[Dataset extract — start]
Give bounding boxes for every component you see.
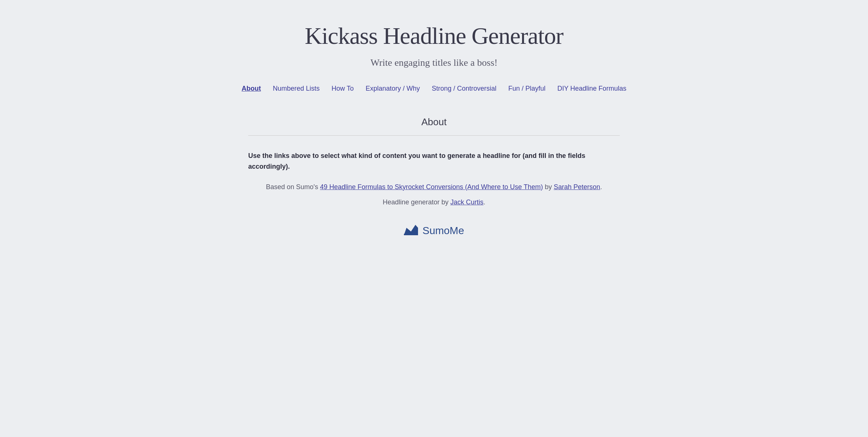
- nav-about[interactable]: About: [236, 83, 267, 94]
- nav-fun-playful[interactable]: Fun / Playful: [502, 83, 551, 94]
- nav-how-to[interactable]: How To: [326, 83, 360, 94]
- based-on-prefix: Based on Sumo's: [266, 183, 320, 191]
- content-area: About Use the links above to select what…: [248, 116, 620, 237]
- crown-icon: [404, 225, 418, 237]
- section-divider: [248, 135, 620, 136]
- description-text: Use the links above to select what kind …: [248, 150, 620, 172]
- based-on-link[interactable]: 49 Headline Formulas to Skyrocket Conver…: [320, 183, 543, 191]
- nav-numbered-lists[interactable]: Numbered Lists: [267, 83, 326, 94]
- generator-prefix: Headline generator by: [383, 198, 450, 206]
- generator-by-text: Headline generator by Jack Curtis.: [248, 198, 620, 206]
- generator-link[interactable]: Jack Curtis: [450, 198, 483, 206]
- svg-marker-0: [404, 225, 418, 235]
- nav-strong-controversial[interactable]: Strong / Controversial: [426, 83, 502, 94]
- based-on-text: Based on Sumo's 49 Headline Formulas to …: [248, 183, 620, 191]
- based-on-suffix: by: [543, 183, 554, 191]
- svg-rect-1: [404, 234, 418, 235]
- nav-diy-headline-formulas[interactable]: DIY Headline Formulas: [551, 83, 632, 94]
- sumome-text: SumoMe: [422, 225, 464, 237]
- section-title: About: [248, 116, 620, 128]
- subtitle: Write engaging titles like a boss!: [370, 57, 498, 68]
- author-link[interactable]: Sarah Peterson: [554, 183, 600, 191]
- author-suffix: .: [600, 183, 602, 191]
- nav-explanatory-why[interactable]: Explanatory / Why: [360, 83, 426, 94]
- main-title: Kickass Headline Generator: [305, 22, 563, 50]
- generator-suffix: .: [483, 198, 485, 206]
- sumome-logo: SumoMe: [248, 225, 620, 237]
- navigation: About Numbered Lists How To Explanatory …: [236, 83, 632, 94]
[Dataset extract — finish]
• _Directions for this task_
Copy out each line of the data exactly as it reads; skip the pictures.

• _Result_
Give bounding boxes for every component you see.
- nav-about[interactable]: About: [236, 83, 267, 94]
- nav-fun-playful[interactable]: Fun / Playful: [502, 83, 551, 94]
- nav-how-to[interactable]: How To: [326, 83, 360, 94]
- based-on-prefix: Based on Sumo's: [266, 183, 320, 191]
- content-area: About Use the links above to select what…: [248, 116, 620, 237]
- crown-icon: [404, 225, 418, 237]
- section-divider: [248, 135, 620, 136]
- description-text: Use the links above to select what kind …: [248, 150, 620, 172]
- based-on-link[interactable]: 49 Headline Formulas to Skyrocket Conver…: [320, 183, 543, 191]
- nav-numbered-lists[interactable]: Numbered Lists: [267, 83, 326, 94]
- generator-prefix: Headline generator by: [383, 198, 450, 206]
- generator-by-text: Headline generator by Jack Curtis.: [248, 198, 620, 206]
- generator-link[interactable]: Jack Curtis: [450, 198, 483, 206]
- svg-marker-0: [404, 225, 418, 235]
- nav-strong-controversial[interactable]: Strong / Controversial: [426, 83, 502, 94]
- based-on-text: Based on Sumo's 49 Headline Formulas to …: [248, 183, 620, 191]
- based-on-suffix: by: [543, 183, 554, 191]
- svg-rect-1: [404, 234, 418, 235]
- nav-diy-headline-formulas[interactable]: DIY Headline Formulas: [551, 83, 632, 94]
- sumome-text: SumoMe: [422, 225, 464, 237]
- section-title: About: [248, 116, 620, 128]
- subtitle: Write engaging titles like a boss!: [370, 57, 498, 68]
- author-link[interactable]: Sarah Peterson: [554, 183, 600, 191]
- author-suffix: .: [600, 183, 602, 191]
- nav-explanatory-why[interactable]: Explanatory / Why: [360, 83, 426, 94]
- main-title: Kickass Headline Generator: [305, 22, 563, 50]
- generator-suffix: .: [483, 198, 485, 206]
- sumome-logo: SumoMe: [248, 225, 620, 237]
- navigation: About Numbered Lists How To Explanatory …: [236, 83, 632, 94]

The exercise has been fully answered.